- _Try it_:
Return the records below exactly, leaving nothing out.
------------------------------------------------
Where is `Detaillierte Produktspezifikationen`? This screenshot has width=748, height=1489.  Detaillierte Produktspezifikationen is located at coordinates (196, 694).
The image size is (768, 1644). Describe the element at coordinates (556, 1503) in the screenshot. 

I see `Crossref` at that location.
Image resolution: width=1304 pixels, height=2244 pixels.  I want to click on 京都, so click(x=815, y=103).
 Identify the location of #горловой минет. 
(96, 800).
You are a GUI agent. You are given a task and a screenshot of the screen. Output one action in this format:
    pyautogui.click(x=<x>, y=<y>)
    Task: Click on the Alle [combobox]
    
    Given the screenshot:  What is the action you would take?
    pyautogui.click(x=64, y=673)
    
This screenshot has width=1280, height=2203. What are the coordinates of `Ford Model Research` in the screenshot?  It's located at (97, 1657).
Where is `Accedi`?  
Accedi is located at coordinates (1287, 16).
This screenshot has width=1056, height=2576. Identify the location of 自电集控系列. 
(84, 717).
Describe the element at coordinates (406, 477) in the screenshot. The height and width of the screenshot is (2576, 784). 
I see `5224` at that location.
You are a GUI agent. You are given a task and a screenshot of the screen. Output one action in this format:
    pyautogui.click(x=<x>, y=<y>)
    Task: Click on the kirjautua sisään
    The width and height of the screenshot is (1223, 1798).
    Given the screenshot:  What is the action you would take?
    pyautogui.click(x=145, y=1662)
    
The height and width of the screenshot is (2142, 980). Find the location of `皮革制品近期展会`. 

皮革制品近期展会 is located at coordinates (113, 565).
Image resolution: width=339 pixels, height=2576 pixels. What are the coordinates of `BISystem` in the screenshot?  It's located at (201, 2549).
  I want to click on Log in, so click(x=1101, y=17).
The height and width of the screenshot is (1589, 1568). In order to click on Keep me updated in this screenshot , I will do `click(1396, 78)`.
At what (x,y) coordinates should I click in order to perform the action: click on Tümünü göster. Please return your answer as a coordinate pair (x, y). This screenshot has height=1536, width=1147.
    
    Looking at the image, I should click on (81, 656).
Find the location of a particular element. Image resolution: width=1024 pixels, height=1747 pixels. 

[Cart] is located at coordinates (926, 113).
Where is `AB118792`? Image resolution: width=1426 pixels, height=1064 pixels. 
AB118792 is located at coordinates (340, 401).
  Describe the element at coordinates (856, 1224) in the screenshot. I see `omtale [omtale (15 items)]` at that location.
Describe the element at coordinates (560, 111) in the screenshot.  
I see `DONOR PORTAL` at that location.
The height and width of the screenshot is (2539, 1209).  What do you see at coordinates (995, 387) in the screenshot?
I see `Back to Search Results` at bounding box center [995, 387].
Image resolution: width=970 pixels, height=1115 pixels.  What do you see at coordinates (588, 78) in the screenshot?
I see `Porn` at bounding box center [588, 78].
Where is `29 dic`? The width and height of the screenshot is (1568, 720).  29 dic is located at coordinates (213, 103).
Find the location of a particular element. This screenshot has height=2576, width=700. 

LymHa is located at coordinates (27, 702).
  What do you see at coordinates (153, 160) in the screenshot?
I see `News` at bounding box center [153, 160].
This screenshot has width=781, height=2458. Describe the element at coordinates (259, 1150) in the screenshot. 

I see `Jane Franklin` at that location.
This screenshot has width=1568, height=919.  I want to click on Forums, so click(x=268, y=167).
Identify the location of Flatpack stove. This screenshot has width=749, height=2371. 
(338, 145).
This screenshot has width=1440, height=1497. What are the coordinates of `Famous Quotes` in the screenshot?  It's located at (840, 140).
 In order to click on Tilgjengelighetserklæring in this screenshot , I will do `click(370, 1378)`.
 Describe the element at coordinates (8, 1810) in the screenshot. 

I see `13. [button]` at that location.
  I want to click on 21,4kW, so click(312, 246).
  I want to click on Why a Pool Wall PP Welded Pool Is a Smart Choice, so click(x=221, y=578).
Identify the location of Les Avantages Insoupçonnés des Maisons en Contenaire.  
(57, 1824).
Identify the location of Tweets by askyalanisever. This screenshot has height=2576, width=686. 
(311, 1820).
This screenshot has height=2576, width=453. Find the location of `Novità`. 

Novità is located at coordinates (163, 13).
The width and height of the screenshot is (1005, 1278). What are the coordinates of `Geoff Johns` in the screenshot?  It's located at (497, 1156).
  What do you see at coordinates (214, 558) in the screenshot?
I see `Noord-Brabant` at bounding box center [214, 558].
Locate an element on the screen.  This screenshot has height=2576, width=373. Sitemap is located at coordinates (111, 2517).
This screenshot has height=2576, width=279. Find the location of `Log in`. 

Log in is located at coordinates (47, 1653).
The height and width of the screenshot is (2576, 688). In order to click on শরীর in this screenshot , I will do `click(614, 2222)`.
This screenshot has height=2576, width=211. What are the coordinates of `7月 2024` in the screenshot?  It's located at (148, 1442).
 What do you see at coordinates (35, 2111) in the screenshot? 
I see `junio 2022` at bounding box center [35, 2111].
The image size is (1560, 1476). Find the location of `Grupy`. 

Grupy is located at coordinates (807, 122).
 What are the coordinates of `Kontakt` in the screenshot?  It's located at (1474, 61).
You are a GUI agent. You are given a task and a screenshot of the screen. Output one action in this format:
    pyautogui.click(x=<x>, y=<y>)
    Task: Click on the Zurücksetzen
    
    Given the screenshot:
------------------------------------------------
- _Response to the task_:
Where is `Detaillierte Produktspezifikationen`? This screenshot has width=748, height=1489.  Detaillierte Produktspezifikationen is located at coordinates (196, 694).
The image size is (768, 1644). Describe the element at coordinates (556, 1503) in the screenshot. 

I see `Crossref` at that location.
Image resolution: width=1304 pixels, height=2244 pixels.  I want to click on 京都, so click(x=815, y=103).
 Identify the location of #горловой минет. 
(96, 800).
You are a GUI agent. You are given a task and a screenshot of the screen. Output one action in this format:
    pyautogui.click(x=<x>, y=<y>)
    Task: Click on the Alle [combobox]
    
    Given the screenshot:  What is the action you would take?
    pyautogui.click(x=64, y=673)
    
This screenshot has width=1280, height=2203. What are the coordinates of `Ford Model Research` in the screenshot?  It's located at (97, 1657).
Where is `Accedi`?  
Accedi is located at coordinates (1287, 16).
This screenshot has width=1056, height=2576. Identify the location of 自电集控系列. 
(84, 717).
Describe the element at coordinates (406, 477) in the screenshot. The height and width of the screenshot is (2576, 784). 
I see `5224` at that location.
You are a GUI agent. You are given a task and a screenshot of the screen. Output one action in this format:
    pyautogui.click(x=<x>, y=<y>)
    Task: Click on the kirjautua sisään
    The width and height of the screenshot is (1223, 1798).
    Given the screenshot:  What is the action you would take?
    pyautogui.click(x=145, y=1662)
    
The height and width of the screenshot is (2142, 980). Find the location of `皮革制品近期展会`. 

皮革制品近期展会 is located at coordinates (113, 565).
Image resolution: width=339 pixels, height=2576 pixels. What are the coordinates of `BISystem` in the screenshot?  It's located at (201, 2549).
  I want to click on Log in, so click(x=1101, y=17).
The height and width of the screenshot is (1589, 1568). In order to click on Keep me updated in this screenshot , I will do `click(1396, 78)`.
At what (x,y) coordinates should I click in order to perform the action: click on Tümünü göster. Please return your answer as a coordinate pair (x, y). This screenshot has height=1536, width=1147.
    
    Looking at the image, I should click on (81, 656).
Find the location of a particular element. Image resolution: width=1024 pixels, height=1747 pixels. 

[Cart] is located at coordinates (926, 113).
Where is `AB118792`? Image resolution: width=1426 pixels, height=1064 pixels. 
AB118792 is located at coordinates (340, 401).
  Describe the element at coordinates (856, 1224) in the screenshot. I see `omtale [omtale (15 items)]` at that location.
Describe the element at coordinates (560, 111) in the screenshot.  
I see `DONOR PORTAL` at that location.
The height and width of the screenshot is (2539, 1209).  What do you see at coordinates (995, 387) in the screenshot?
I see `Back to Search Results` at bounding box center [995, 387].
Image resolution: width=970 pixels, height=1115 pixels.  What do you see at coordinates (588, 78) in the screenshot?
I see `Porn` at bounding box center [588, 78].
Where is `29 dic`? The width and height of the screenshot is (1568, 720).  29 dic is located at coordinates (213, 103).
Find the location of a particular element. This screenshot has height=2576, width=700. 

LymHa is located at coordinates (27, 702).
  What do you see at coordinates (153, 160) in the screenshot?
I see `News` at bounding box center [153, 160].
This screenshot has width=781, height=2458. Describe the element at coordinates (259, 1150) in the screenshot. 

I see `Jane Franklin` at that location.
This screenshot has width=1568, height=919.  I want to click on Forums, so click(x=268, y=167).
Identify the location of Flatpack stove. This screenshot has width=749, height=2371. 
(338, 145).
This screenshot has width=1440, height=1497. What are the coordinates of `Famous Quotes` in the screenshot?  It's located at (840, 140).
 In order to click on Tilgjengelighetserklæring in this screenshot , I will do `click(370, 1378)`.
 Describe the element at coordinates (8, 1810) in the screenshot. 

I see `13. [button]` at that location.
  I want to click on 21,4kW, so click(312, 246).
  I want to click on Why a Pool Wall PP Welded Pool Is a Smart Choice, so click(x=221, y=578).
Identify the location of Les Avantages Insoupçonnés des Maisons en Contenaire.  
(57, 1824).
Identify the location of Tweets by askyalanisever. This screenshot has height=2576, width=686. 
(311, 1820).
This screenshot has height=2576, width=453. Find the location of `Novità`. 

Novità is located at coordinates (163, 13).
The width and height of the screenshot is (1005, 1278). What are the coordinates of `Geoff Johns` in the screenshot?  It's located at (497, 1156).
  What do you see at coordinates (214, 558) in the screenshot?
I see `Noord-Brabant` at bounding box center [214, 558].
Locate an element on the screen.  This screenshot has height=2576, width=373. Sitemap is located at coordinates (111, 2517).
This screenshot has height=2576, width=279. Find the location of `Log in`. 

Log in is located at coordinates (47, 1653).
The height and width of the screenshot is (2576, 688). In order to click on শরীর in this screenshot , I will do `click(614, 2222)`.
This screenshot has height=2576, width=211. What are the coordinates of `7月 2024` in the screenshot?  It's located at (148, 1442).
 What do you see at coordinates (35, 2111) in the screenshot? 
I see `junio 2022` at bounding box center [35, 2111].
The image size is (1560, 1476). Find the location of `Grupy`. 

Grupy is located at coordinates (807, 122).
 What are the coordinates of `Kontakt` in the screenshot?  It's located at (1474, 61).
You are a GUI agent. You are given a task and a screenshot of the screen. Output one action in this format:
    pyautogui.click(x=<x>, y=<y>)
    Task: Click on the Zurücksetzen
    
    Given the screenshot:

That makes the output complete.